Given information
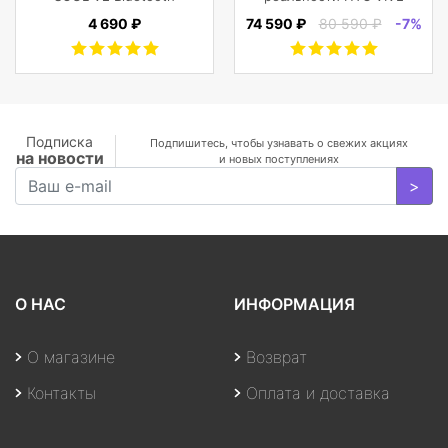
5.0 гарнитура Li-Pol
Cosmos
4 690 ₽
74 590 ₽
80 590 ₽
-7%
2x43mAh+380mAh,
Черный
Подписка
Подпишитесь, чтобы узнавать о свежих акциях
на новости
и новых поступлениях
>
О НАС
ИНФОРМАЦИЯ
О магазине
Возврат
Контакты
Оплата и доставка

What you are asked to do
Return an exact transcription of the material, with its pictures left out.

Answer to this problem
5.0 гарнитура Li-Pol
Cosmos
4 690 ₽
74 590 ₽
80 590 ₽
-7%
2x43mAh+380mAh,
Черный
Подписка
Подпишитесь, чтобы узнавать о свежих акциях
на новости
и новых поступлениях
>
О НАС
ИНФОРМАЦИЯ
О магазине
Возврат
Контакты
Оплата и доставка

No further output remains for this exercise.